Wednesday, March 21, 2007

The Parental Dilemma

In a very simplistic nutshell, a successful parent raises a child to be able to make good decisions as an adult.

The dilemma is that after spending 20+ years choosing, guiding, protecting, and overseeing their every move you don’t actually know how well you have taught and how well they have learned – until you step back and let them succeed or fail on their own. This totally contradicts every move you have made for 20+ years. But one day they say “I Do” and you have to say “I won’t”. And then they get confronted with a BIG decision which will raise the all important question – “who makes the decision?” Again, they must say “I Do” and we must say “I won’t” – but it’s not easy. How much advice do you give before it crosses over into telling them what they should do? (When they are kids you basically tell them what to do but try to make it sound like advice) Will I be able to make the transition?

My beautiful oldest daughter Mary is very smart, creative and talented. Her husband Matt is apparently very much her equal in these regards. Their unique talents and focuses are in different fields but there is every indication that they will each excel in their chosen careers. Matt graduated from college and stepped right into his dream job (computer game designer/programmer) almost two years ago. Mary graduated last year and is now working on her masters (Colonial American History/Artifacts - museum stuff) which will take another year still. So in a sense, Matt is three years ahead of her on the career track, and was recently recruited for a prestigious position. What could be better than your dream job? Doing your dream job on a ground breaking project under the direction of Steven Spielberg – that’s what.

But it would require moving to Los Angeles.
But it would be working with Steven Spielberg.
But it would be a major setback in Mary’s career track.
But it would be a top secret project – with Steven Spielberg.
But it would be a difficult move -- logistically, financially and personally.
But it would be a promotion on a top secret project with Steven Spielberg.

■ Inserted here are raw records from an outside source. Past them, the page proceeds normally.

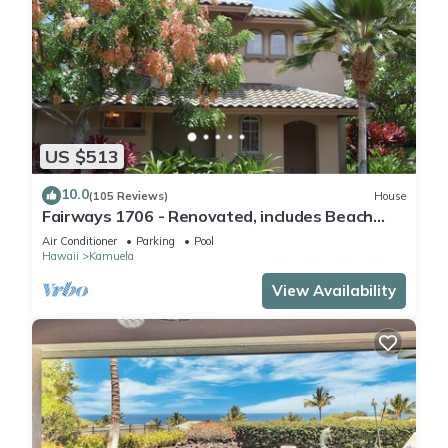
US $513
10.0
(105 Reviews)
House
Fairways 1706 - Renovated, includes Beach
Access, Bikes
Air Conditioner
Parking
Pool
Hawaii
Kamuela
View Availability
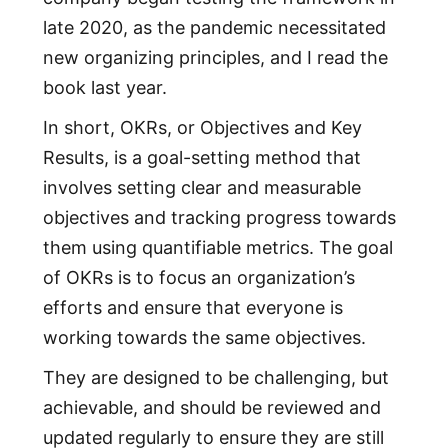
late 2020, as the pandemic necessitated
new organizing principles, and I read the
book last year.
In short, OKRs, or Objectives and Key
Results, is a goal-setting method that
involves setting clear and measurable
objectives and tracking progress towards
them using quantifiable metrics. The goal
of OKRs is to focus an organization’s
efforts and ensure that everyone is
working towards the same objectives.
They are designed to be challenging, but
achievable, and should be reviewed and
updated regularly to ensure they are still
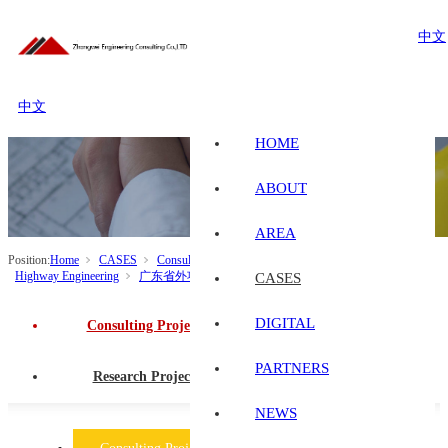
中文
中文
HOME
ABOUT
AREA
Position:
Home
CASES
Consulting Projects
Transportation Engineering
Highway Engineering
广东省外项目
CASES
DIGITAL
Consulting Projects
PARTNERS
Research Projects
NEWS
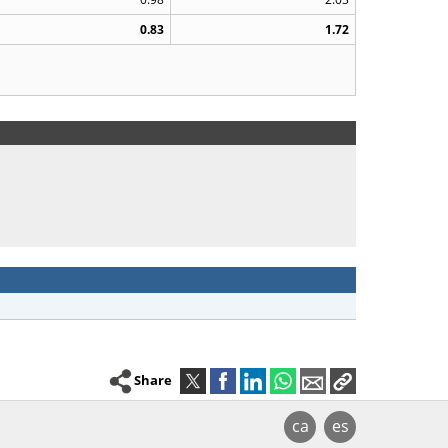
0.83
1.72
Share
ca
es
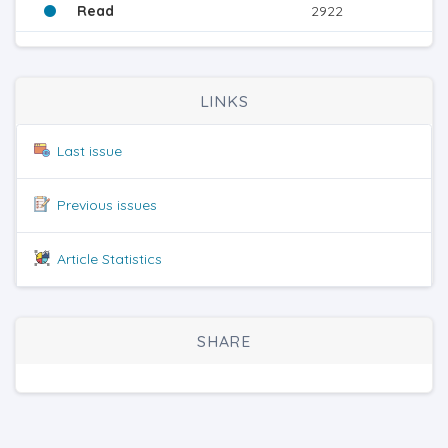
Read
2922
LINKS
Last issue
Previous issues
Article Statistics
SHARE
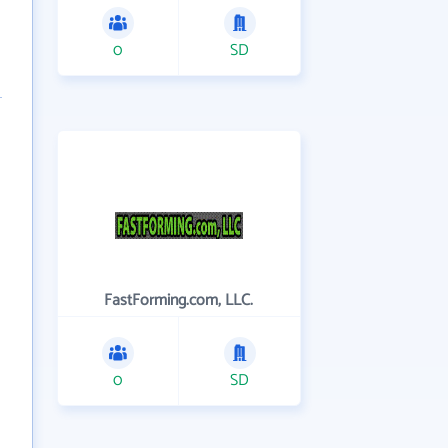
0
SD
FastForming.com, LLC.
0
SD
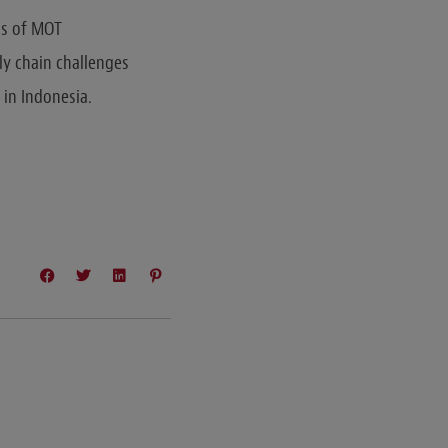
ns of MOT
ly chain challenges
 in Indonesia.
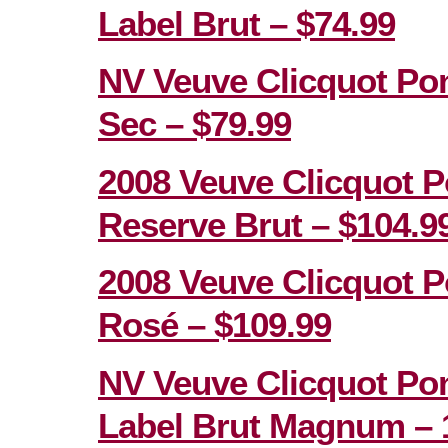
Label Brut – $74.99
NV Veuve Clicquot Po
Sec – $79.99
2008 Veuve Clicquot P
Reserve Brut – $104.9
2008 Veuve Clicquot P
Rosé – $109.99
NV Veuve Clicquot Po
Label Brut Magnum – 1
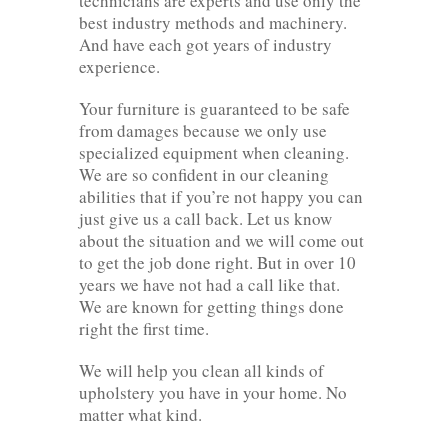
technicians are experts and use only the
best industry methods and machinery.
And have each got years of industry
experience.
Your furniture is guaranteed to be safe
from damages because we only use
specialized equipment when cleaning.
We are so confident in our cleaning
abilities that if you’re not happy you can
just give us a call back. Let us know
about the situation and we will come out
to get the job done right. But in over 10
years we have not had a call like that.
We are known for getting things done
right the first time.
We will help you clean all kinds of
upholstery you have in your home. No
matter what kind.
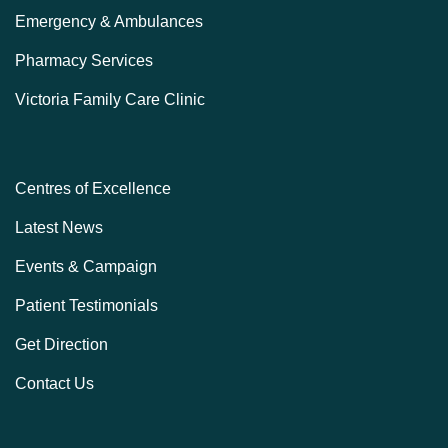
Emergency & Ambulances
Pharmacy Services
Victoria Family Care Clinic
Centres of Excellence
Latest News
Events & Campaign
Patient Testimonials
Get Direction
Contact Us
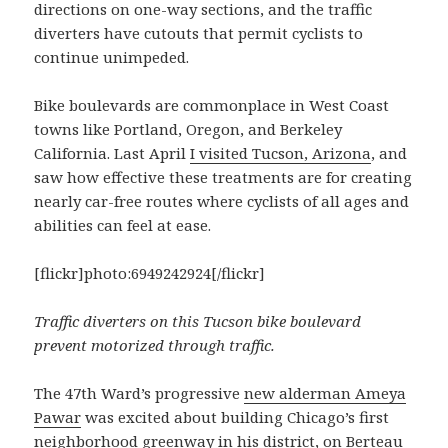
directions on one-way sections, and the traffic
diverters have cutouts that permit cyclists to
continue unimpeded.
Bike boulevards are commonplace in West Coast
towns like Portland, Oregon, and Berkeley
California. Last April
I visited Tucson, Arizona
, and
saw how effective these treatments are for creating
nearly car-free routes where cyclists of all ages and
abilities can feel at ease.
[flickr]photo:6949242924[/flickr]
Traffic diverters on this Tucson bike boulevard
prevent motorized through traffic.
The 47th Ward’s progressive
new alderman Ameya
Pawar
was excited about building Chicago’s first
neighborhood greenway in his district, on Berteau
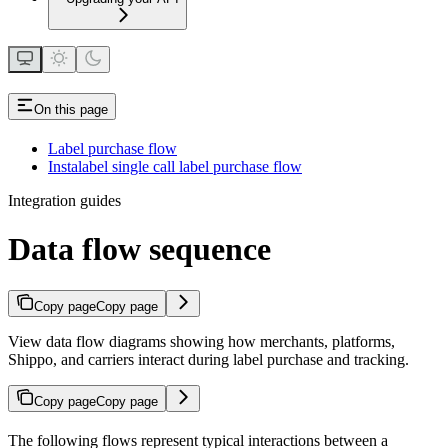
On this page
Label purchase flow
Instalabel single call label purchase flow
Integration guides
Data flow sequence
Copy page
Copy page
View data flow diagrams showing how merchants, platforms,
Shippo, and carriers interact during label purchase and tracking.
Copy page
Copy page
The following flows represent typical interactions between a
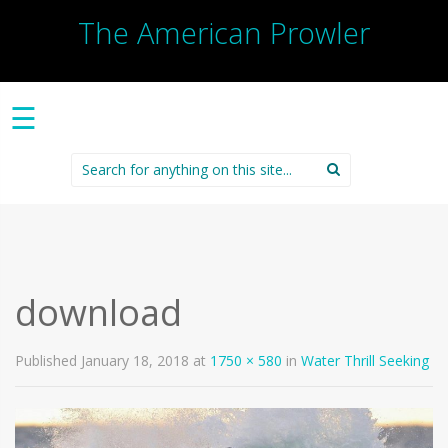
The American Prowler
☰
Search
for:
download
Published
January 18, 2018
at
1750 × 580
in
Water Thrill Seeking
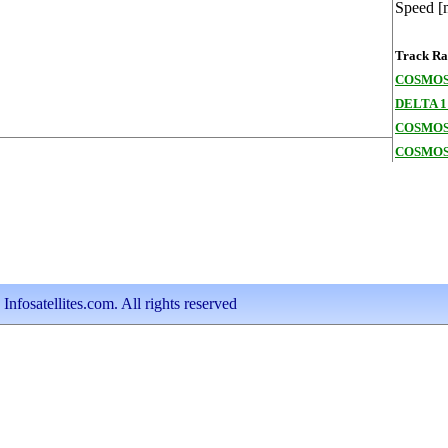
Speed [
Track Ran
COSMOS
DELTA 1
COSMOS
COSMOS
nfosatellites.com. All rights reserved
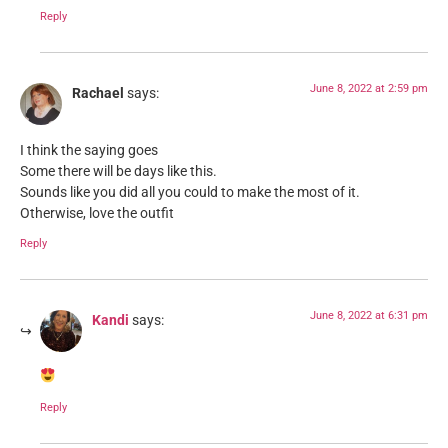
Reply
June 8, 2022 at 2:59 pm
Rachael
says:
I think the saying goes
Some there will be days like this.
Sounds like you did all you could to make the most of it.
Otherwise, love the outfit
Reply
June 8, 2022 at 6:31 pm
Kandi
says:
Reply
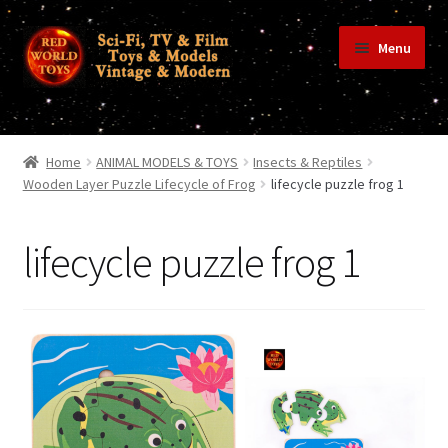
Skip
Skip
Menu
to
to
navigation
content
Home
Home
ANIMAL MODELS & TOYS
Insects & Reptiles
Wooden Layer Puzzle Lifecycle of Frog
lifecycle puzzle frog 1
Shop
lifecycle puzzle frog 1
Terms & Conditions/Payments
Privacy Policy
Contact Us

In the end we are proud to say they made a wise decision, and I believe in the end, mostly on their own. They recognized that all that glitters isn’t guaranteed to be gold, and that the risk and anxiety and disruption of their current good life was not worth the bragging rights or a promised new life. Matt loves his current job, which he is very good at and his talents are clearly recognized and appreciated. Mary loves her current studies and is clearly honing her talents towards a fruitful future. They love each other and their surroundings. They have a very good life and are smart enough and wise enough to recognize and appreciate and embrace it. They have decided to keep it.

I wonder if this will make it easier to not interfere with their future big decisions. We really had to measure what we said and how we said it. (I think Susie & I did a good job!)

Will it be easier to do the same for the other children when their times come?

At what point do we get to say we were successful parents?